| Try it |
A complete transcription of the material, exact in every line, is what is wanted.

*** Opening of Recorded data ***

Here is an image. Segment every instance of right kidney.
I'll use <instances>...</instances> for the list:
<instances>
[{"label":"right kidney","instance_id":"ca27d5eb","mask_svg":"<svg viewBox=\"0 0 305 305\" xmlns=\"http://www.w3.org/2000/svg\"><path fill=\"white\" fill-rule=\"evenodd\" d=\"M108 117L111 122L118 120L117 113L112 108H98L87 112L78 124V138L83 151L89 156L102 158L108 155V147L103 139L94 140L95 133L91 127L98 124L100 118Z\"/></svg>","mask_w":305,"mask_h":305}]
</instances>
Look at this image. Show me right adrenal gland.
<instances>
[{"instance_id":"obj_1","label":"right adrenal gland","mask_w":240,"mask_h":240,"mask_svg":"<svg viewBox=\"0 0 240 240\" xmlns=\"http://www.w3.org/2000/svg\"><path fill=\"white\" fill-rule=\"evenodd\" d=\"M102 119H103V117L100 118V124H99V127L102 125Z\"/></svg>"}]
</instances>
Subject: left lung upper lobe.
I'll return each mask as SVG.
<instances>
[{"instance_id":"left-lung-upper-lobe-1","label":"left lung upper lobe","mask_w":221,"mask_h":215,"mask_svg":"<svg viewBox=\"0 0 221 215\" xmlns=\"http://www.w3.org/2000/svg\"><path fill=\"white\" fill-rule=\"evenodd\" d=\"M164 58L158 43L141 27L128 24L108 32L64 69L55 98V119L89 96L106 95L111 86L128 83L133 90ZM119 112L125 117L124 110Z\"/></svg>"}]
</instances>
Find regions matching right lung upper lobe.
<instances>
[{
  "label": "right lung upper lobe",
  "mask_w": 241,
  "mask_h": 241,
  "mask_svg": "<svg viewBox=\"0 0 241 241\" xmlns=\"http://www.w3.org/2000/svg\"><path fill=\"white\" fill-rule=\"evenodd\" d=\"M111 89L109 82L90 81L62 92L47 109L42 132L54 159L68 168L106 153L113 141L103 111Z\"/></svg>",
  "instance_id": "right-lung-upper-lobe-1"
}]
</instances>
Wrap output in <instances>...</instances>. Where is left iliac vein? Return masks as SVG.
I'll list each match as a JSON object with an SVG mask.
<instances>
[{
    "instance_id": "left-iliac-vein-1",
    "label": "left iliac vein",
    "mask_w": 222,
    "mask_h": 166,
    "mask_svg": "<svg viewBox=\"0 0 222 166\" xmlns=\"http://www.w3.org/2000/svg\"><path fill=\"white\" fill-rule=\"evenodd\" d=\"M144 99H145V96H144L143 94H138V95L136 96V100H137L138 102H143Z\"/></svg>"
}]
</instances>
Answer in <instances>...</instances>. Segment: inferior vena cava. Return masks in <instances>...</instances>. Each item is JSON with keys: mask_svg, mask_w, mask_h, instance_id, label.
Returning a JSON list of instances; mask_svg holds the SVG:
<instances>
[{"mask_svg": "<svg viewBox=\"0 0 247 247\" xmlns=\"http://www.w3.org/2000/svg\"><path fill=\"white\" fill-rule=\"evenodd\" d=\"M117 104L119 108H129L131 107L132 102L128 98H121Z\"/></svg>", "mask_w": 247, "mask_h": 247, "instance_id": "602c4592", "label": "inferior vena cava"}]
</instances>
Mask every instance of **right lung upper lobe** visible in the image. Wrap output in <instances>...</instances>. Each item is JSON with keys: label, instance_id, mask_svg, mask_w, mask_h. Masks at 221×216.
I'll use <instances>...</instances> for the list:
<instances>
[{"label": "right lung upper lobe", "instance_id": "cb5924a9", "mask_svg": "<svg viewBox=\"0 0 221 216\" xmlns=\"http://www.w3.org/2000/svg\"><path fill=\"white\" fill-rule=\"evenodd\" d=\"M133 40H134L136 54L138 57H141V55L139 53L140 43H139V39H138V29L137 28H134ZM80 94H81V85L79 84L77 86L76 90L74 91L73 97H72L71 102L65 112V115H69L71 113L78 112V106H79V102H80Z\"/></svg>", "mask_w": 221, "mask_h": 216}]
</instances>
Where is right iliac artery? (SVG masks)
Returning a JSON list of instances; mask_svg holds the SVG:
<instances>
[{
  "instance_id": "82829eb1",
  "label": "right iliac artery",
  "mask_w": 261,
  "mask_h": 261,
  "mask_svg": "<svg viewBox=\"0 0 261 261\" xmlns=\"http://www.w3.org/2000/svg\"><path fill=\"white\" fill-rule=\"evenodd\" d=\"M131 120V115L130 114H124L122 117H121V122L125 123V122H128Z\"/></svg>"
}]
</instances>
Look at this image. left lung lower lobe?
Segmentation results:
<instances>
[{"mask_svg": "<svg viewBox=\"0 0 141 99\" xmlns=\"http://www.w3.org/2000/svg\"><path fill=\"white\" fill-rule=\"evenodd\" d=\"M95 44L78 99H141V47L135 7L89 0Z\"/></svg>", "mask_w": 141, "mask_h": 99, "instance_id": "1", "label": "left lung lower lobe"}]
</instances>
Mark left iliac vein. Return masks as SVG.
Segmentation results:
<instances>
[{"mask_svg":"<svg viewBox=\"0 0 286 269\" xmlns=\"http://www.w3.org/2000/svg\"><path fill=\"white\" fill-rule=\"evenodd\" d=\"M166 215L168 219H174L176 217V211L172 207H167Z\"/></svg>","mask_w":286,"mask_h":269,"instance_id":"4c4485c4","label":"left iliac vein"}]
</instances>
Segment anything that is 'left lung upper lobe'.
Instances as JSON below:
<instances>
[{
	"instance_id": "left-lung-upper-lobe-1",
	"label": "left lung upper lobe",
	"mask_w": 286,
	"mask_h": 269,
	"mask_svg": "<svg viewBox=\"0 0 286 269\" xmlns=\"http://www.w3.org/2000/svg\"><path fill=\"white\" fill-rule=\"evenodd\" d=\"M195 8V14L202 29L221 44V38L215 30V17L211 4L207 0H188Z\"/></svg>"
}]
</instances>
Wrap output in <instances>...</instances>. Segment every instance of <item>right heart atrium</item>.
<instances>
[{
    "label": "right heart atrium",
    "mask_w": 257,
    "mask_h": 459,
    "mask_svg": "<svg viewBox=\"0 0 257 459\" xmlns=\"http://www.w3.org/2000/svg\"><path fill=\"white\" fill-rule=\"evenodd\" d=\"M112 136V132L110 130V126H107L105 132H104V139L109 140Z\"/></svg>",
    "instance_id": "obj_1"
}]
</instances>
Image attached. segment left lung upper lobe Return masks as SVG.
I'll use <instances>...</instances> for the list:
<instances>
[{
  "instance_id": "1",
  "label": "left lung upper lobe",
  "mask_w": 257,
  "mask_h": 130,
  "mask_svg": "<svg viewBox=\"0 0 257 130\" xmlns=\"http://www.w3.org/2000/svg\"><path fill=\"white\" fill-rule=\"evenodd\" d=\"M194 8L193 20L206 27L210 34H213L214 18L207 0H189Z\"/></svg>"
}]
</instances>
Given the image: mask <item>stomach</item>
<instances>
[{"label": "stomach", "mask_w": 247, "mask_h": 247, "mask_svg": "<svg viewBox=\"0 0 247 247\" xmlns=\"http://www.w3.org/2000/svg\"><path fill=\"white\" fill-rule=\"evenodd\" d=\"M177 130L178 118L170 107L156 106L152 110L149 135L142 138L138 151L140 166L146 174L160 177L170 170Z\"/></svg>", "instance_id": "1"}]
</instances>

*** Close of Recorded data ***

| Solution |
Here is an image. Segment every instance of right kidney.
I'll use <instances>...</instances> for the list:
<instances>
[{"label":"right kidney","instance_id":"ca27d5eb","mask_svg":"<svg viewBox=\"0 0 305 305\" xmlns=\"http://www.w3.org/2000/svg\"><path fill=\"white\" fill-rule=\"evenodd\" d=\"M108 117L111 122L118 120L117 113L112 108H98L87 112L78 124V138L83 151L89 156L102 158L108 155V147L103 139L94 140L95 133L91 127L98 124L100 118Z\"/></svg>","mask_w":305,"mask_h":305}]
</instances>
Look at this image. Show me right adrenal gland.
<instances>
[{"instance_id":"obj_1","label":"right adrenal gland","mask_w":240,"mask_h":240,"mask_svg":"<svg viewBox=\"0 0 240 240\" xmlns=\"http://www.w3.org/2000/svg\"><path fill=\"white\" fill-rule=\"evenodd\" d=\"M102 119H103V117L100 118V124H99V127L102 125Z\"/></svg>"}]
</instances>
Subject: left lung upper lobe.
I'll return each mask as SVG.
<instances>
[{"instance_id":"left-lung-upper-lobe-1","label":"left lung upper lobe","mask_w":221,"mask_h":215,"mask_svg":"<svg viewBox=\"0 0 221 215\" xmlns=\"http://www.w3.org/2000/svg\"><path fill=\"white\" fill-rule=\"evenodd\" d=\"M164 58L158 43L141 27L128 24L108 32L64 69L55 98V119L89 96L106 95L111 86L128 83L133 90ZM119 112L125 117L124 110Z\"/></svg>"}]
</instances>
Find regions matching right lung upper lobe.
<instances>
[{
  "label": "right lung upper lobe",
  "mask_w": 241,
  "mask_h": 241,
  "mask_svg": "<svg viewBox=\"0 0 241 241\" xmlns=\"http://www.w3.org/2000/svg\"><path fill=\"white\" fill-rule=\"evenodd\" d=\"M111 89L109 82L90 81L62 92L47 109L42 132L54 159L68 168L106 153L113 141L103 111Z\"/></svg>",
  "instance_id": "right-lung-upper-lobe-1"
}]
</instances>
Wrap output in <instances>...</instances>. Where is left iliac vein? Return masks as SVG.
I'll list each match as a JSON object with an SVG mask.
<instances>
[{
    "instance_id": "left-iliac-vein-1",
    "label": "left iliac vein",
    "mask_w": 222,
    "mask_h": 166,
    "mask_svg": "<svg viewBox=\"0 0 222 166\" xmlns=\"http://www.w3.org/2000/svg\"><path fill=\"white\" fill-rule=\"evenodd\" d=\"M144 99H145V96H144L143 94H138V95L136 96V100H137L138 102H143Z\"/></svg>"
}]
</instances>
Answer in <instances>...</instances>. Segment: inferior vena cava. Return masks in <instances>...</instances>. Each item is JSON with keys: mask_svg, mask_w, mask_h, instance_id, label.
Returning a JSON list of instances; mask_svg holds the SVG:
<instances>
[{"mask_svg": "<svg viewBox=\"0 0 247 247\" xmlns=\"http://www.w3.org/2000/svg\"><path fill=\"white\" fill-rule=\"evenodd\" d=\"M117 104L119 108H129L131 107L132 102L128 98H121Z\"/></svg>", "mask_w": 247, "mask_h": 247, "instance_id": "602c4592", "label": "inferior vena cava"}]
</instances>
Mask every instance of **right lung upper lobe** visible in the image. Wrap output in <instances>...</instances>. Each item is JSON with keys: label, instance_id, mask_svg, mask_w, mask_h. Masks at 221×216.
I'll use <instances>...</instances> for the list:
<instances>
[{"label": "right lung upper lobe", "instance_id": "cb5924a9", "mask_svg": "<svg viewBox=\"0 0 221 216\" xmlns=\"http://www.w3.org/2000/svg\"><path fill=\"white\" fill-rule=\"evenodd\" d=\"M133 40H134L136 54L138 57H141V55L139 53L140 43H139V39H138V29L137 28H134ZM80 94H81V85L79 84L77 86L76 90L74 91L73 97H72L71 102L65 112V115H69L71 113L78 112V106H79V102H80Z\"/></svg>", "mask_w": 221, "mask_h": 216}]
</instances>
Where is right iliac artery? (SVG masks)
Returning a JSON list of instances; mask_svg holds the SVG:
<instances>
[{
  "instance_id": "82829eb1",
  "label": "right iliac artery",
  "mask_w": 261,
  "mask_h": 261,
  "mask_svg": "<svg viewBox=\"0 0 261 261\" xmlns=\"http://www.w3.org/2000/svg\"><path fill=\"white\" fill-rule=\"evenodd\" d=\"M131 120V115L130 114H124L122 117H121V122L125 123V122H128Z\"/></svg>"
}]
</instances>
Look at this image. left lung lower lobe?
Segmentation results:
<instances>
[{"mask_svg": "<svg viewBox=\"0 0 141 99\" xmlns=\"http://www.w3.org/2000/svg\"><path fill=\"white\" fill-rule=\"evenodd\" d=\"M95 44L78 99H141V47L135 7L89 0Z\"/></svg>", "mask_w": 141, "mask_h": 99, "instance_id": "1", "label": "left lung lower lobe"}]
</instances>
Mark left iliac vein. Return masks as SVG.
Segmentation results:
<instances>
[{"mask_svg":"<svg viewBox=\"0 0 286 269\" xmlns=\"http://www.w3.org/2000/svg\"><path fill=\"white\" fill-rule=\"evenodd\" d=\"M166 215L168 219H174L176 217V211L172 207H167Z\"/></svg>","mask_w":286,"mask_h":269,"instance_id":"4c4485c4","label":"left iliac vein"}]
</instances>
Segment anything that is 'left lung upper lobe'.
Instances as JSON below:
<instances>
[{
	"instance_id": "left-lung-upper-lobe-1",
	"label": "left lung upper lobe",
	"mask_w": 286,
	"mask_h": 269,
	"mask_svg": "<svg viewBox=\"0 0 286 269\" xmlns=\"http://www.w3.org/2000/svg\"><path fill=\"white\" fill-rule=\"evenodd\" d=\"M195 8V14L202 29L221 44V38L215 30V17L211 4L207 0H188Z\"/></svg>"
}]
</instances>
Wrap output in <instances>...</instances>. Segment every instance of <item>right heart atrium</item>.
<instances>
[{
    "label": "right heart atrium",
    "mask_w": 257,
    "mask_h": 459,
    "mask_svg": "<svg viewBox=\"0 0 257 459\" xmlns=\"http://www.w3.org/2000/svg\"><path fill=\"white\" fill-rule=\"evenodd\" d=\"M112 136V132L110 130V126H107L105 132H104V139L109 140Z\"/></svg>",
    "instance_id": "obj_1"
}]
</instances>
Image attached. segment left lung upper lobe Return masks as SVG.
I'll use <instances>...</instances> for the list:
<instances>
[{
  "instance_id": "1",
  "label": "left lung upper lobe",
  "mask_w": 257,
  "mask_h": 130,
  "mask_svg": "<svg viewBox=\"0 0 257 130\" xmlns=\"http://www.w3.org/2000/svg\"><path fill=\"white\" fill-rule=\"evenodd\" d=\"M194 8L193 20L206 27L210 34H213L214 18L207 0H189Z\"/></svg>"
}]
</instances>
Given the image: mask <item>stomach</item>
<instances>
[{"label": "stomach", "mask_w": 247, "mask_h": 247, "mask_svg": "<svg viewBox=\"0 0 247 247\" xmlns=\"http://www.w3.org/2000/svg\"><path fill=\"white\" fill-rule=\"evenodd\" d=\"M177 130L178 118L170 107L156 106L152 110L149 135L142 138L138 151L140 166L146 174L160 177L170 170Z\"/></svg>", "instance_id": "1"}]
</instances>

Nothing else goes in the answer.